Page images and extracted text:
..............................

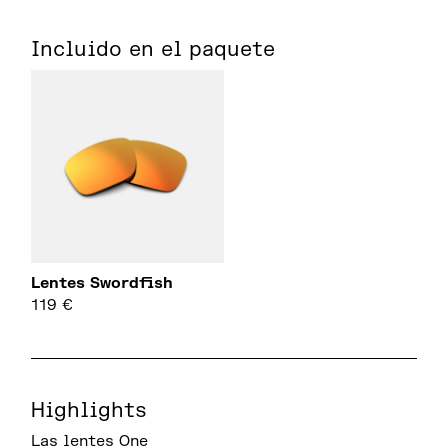
Incluido en el paquete
Lentes Swordfish
119
€
Highlights
Las lentes One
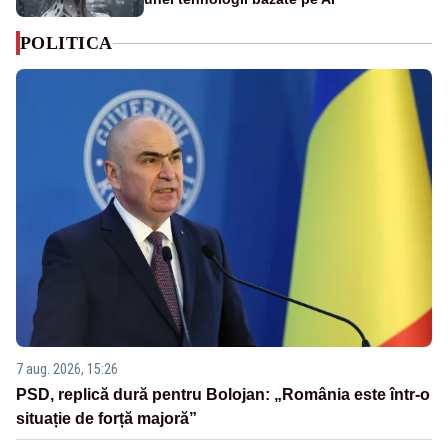
POLITICA
7 aug. 2026, 15:26
PSD, replică dură pentru Bolojan: „România este într-o
situație de forță majoră”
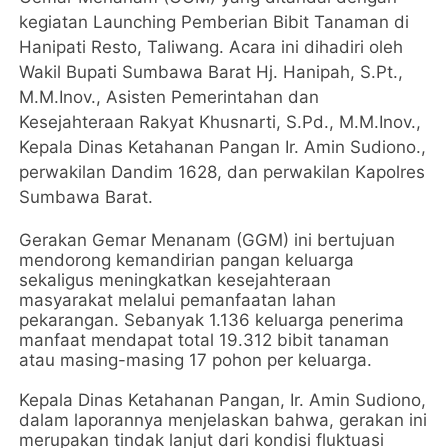
kegiatan Launching Pemberian Bibit Tanaman di
Hanipati Resto, Taliwang. Acara ini dihadiri oleh
Wakil Bupati Sumbawa Barat Hj. Hanipah, S.Pt.,
M.M.Inov., Asisten Pemerintahan dan
Kesejahteraan Rakyat Khusnarti, S.Pd., M.M.Inov.,
Kepala Dinas Ketahanan Pangan Ir. Amin Sudiono.,
perwakilan Dandim 1628, dan perwakilan Kapolres
Sumbawa Barat.
Gerakan Gemar Menanam (GGM) ini bertujuan
mendorong kemandirian pangan keluarga
sekaligus meningkatkan kesejahteraan
masyarakat melalui pemanfaatan lahan
pekarangan. Sebanyak 1.136 keluarga penerima
manfaat mendapat total 19.312 bibit tanaman
atau masing-masing 17 pohon per keluarga.
Kepala Dinas Ketahanan Pangan, Ir. Amin Sudiono,
dalam laporannya menjelaskan bahwa, gerakan ini
merupakan tindak lanjut dari kondisi fluktuasi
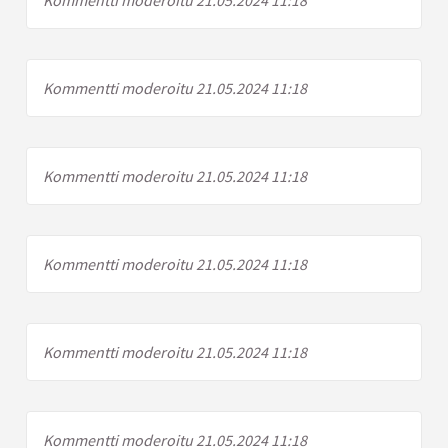
Kommentti moderoitu 21.05.2024 11:18
Kommentti moderoitu 21.05.2024 11:18
Kommentti moderoitu 21.05.2024 11:18
Kommentti moderoitu 21.05.2024 11:18
Kommentti moderoitu 21.05.2024 11:18
Kommentti moderoitu 21.05.2024 11:18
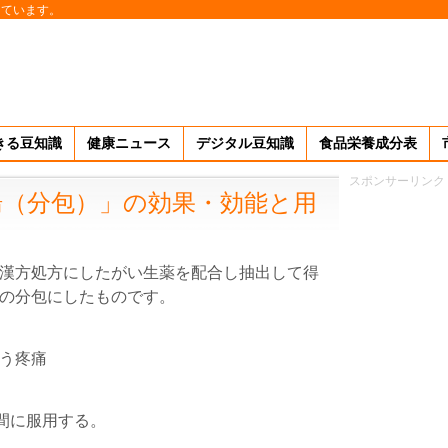
しています。
きる豆知識
健康ニュース
デジタル豆知識
食品栄養成分表
スポンサーリンク
湯（分包）」の効果・効能と用
漢方処方にしたがい生薬を配合し抽出して得
の分包にしたものです。
う疼痛
食間に服用する。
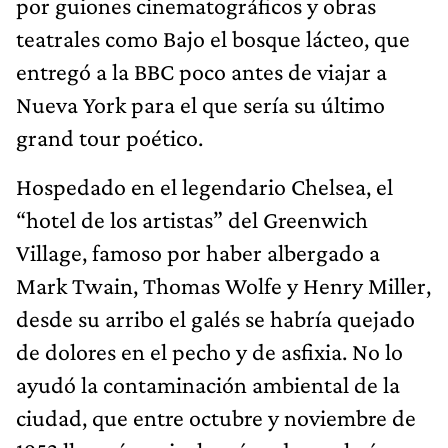
por guiones cinematográficos y obras
teatrales como Bajo el bosque lácteo, que
entregó a la BBC poco antes de viajar a
Nueva York para el que sería su último
grand tour poético.
Hospedado en el legendario Chelsea, el
“hotel de los artistas” del Greenwich
Village, famoso por haber albergado a
Mark Twain, Thomas Wolfe y Henry Miller,
desde su arribo el galés se habría quejado
de dolores en el pecho y de asfixia. No lo
ayudó la contaminación ambiental de la
ciudad, que entre octubre y noviembre de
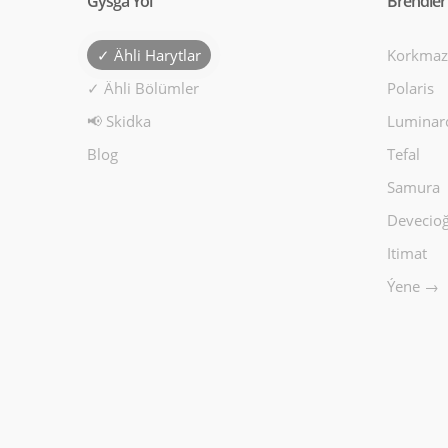
Gysga Ýol
Brendler
✓ Ähli Harytlar
Korkmaz
✓ Ähli Bölümler
Polaris
📢 Skidka
Luminar
Blog
Tefal
Samura
Devecioğ
Itimat
Ýene →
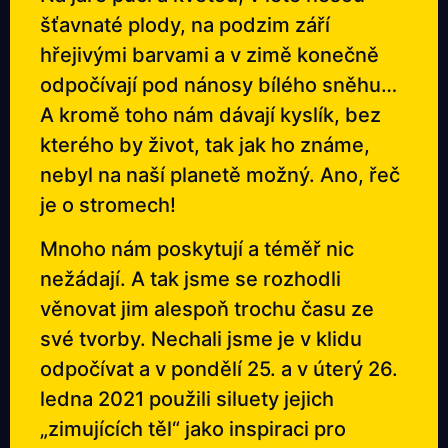
šťavnaté plody, na podzim září
hřejivými barvami a v zimě konečně
odpočívají pod nánosy bílého sněhu…
A kromě toho nám dávají kyslík, bez
kterého by život, tak jak ho známe,
nebyl na naší planetě možný. Ano, řeč
je o stromech!
Mnoho nám poskytují a téměř nic
nežádají. A tak jsme se rozhodli
věnovat jim alespoň trochu času ze
své tvorby. Nechali jsme je v klidu
odpočívat a v pondělí 25. a v úterý 26.
ledna 2021 použili siluety jejich
„zimujících těl“ jako inspiraci pro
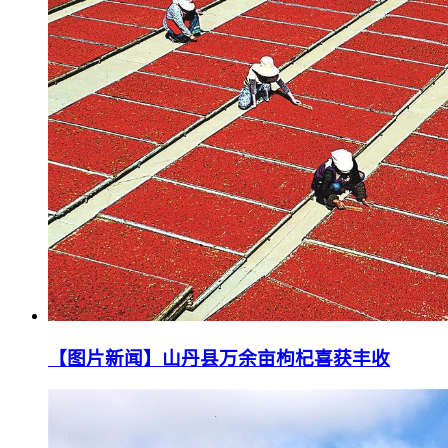
【图片新闻】山丹县万余亩枸杞喜获丰收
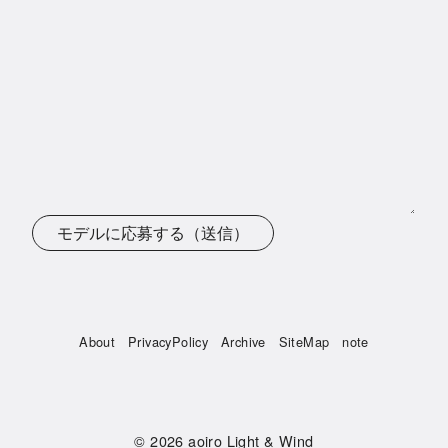
モデルに応募する（送信）
About
PrivacyPolicy
Archive
SiteMap
note
© 2026
aoiro Light & Wind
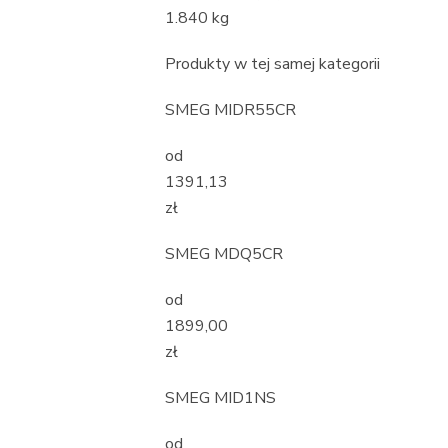
1.840 kg
Produkty w tej samej kategorii
SMEG MIDR55CR
od
1391,13
zł
SMEG MDQ5CR
od
1899,00
zł
SMEG MID1NS
od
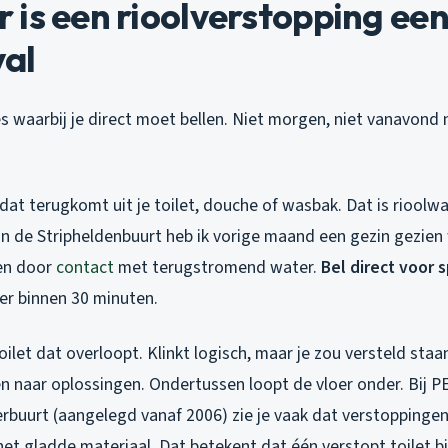
is een rioolverstopping ee
al
ties waarbij je direct moet bellen. Niet morgen, niet vanavond
dat terugkomt uit je toilet, douche of wasbak. Dat is rioolwat
 In de Stripheldenbuurt heb ik vorige maand een gezin gezien
en door
contact
met terugstromend water.
Bel direct voor 
 er binnen 30 minuten.
ilet dat overloopt. Klinkt logisch, maar je zou versteld st
n naar oplossingen. Ondertussen loopt de vloer onder. Bij PE
buurt (aangelegd vanaf 2006) zie je vaak dat verstoppingen 
et gladde materiaal. Dat betekent dat één verstopt toilet bi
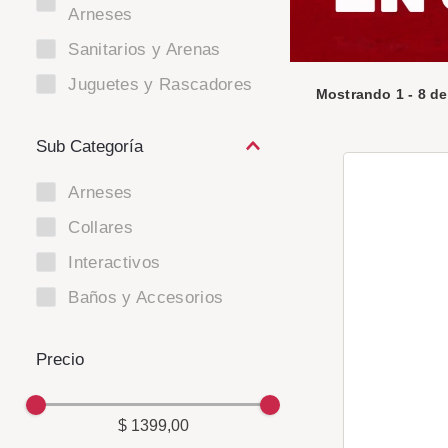
Arneses
Sanitarios y Arenas
Juguetes y Rascadores
Mostrando
1
-
8
d
Arneses
Collares
Interactivos
Baños y Accesorios
$ 1399,00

..............................

> TASK BRIEF
Show, from the entries above, every line that includes the string "Sumbawa".

> TASK RESPONSE
Wakil Bupati Sumbawa Barat Hj. Hanipah, S.Pt.,
Sumbawa Barat.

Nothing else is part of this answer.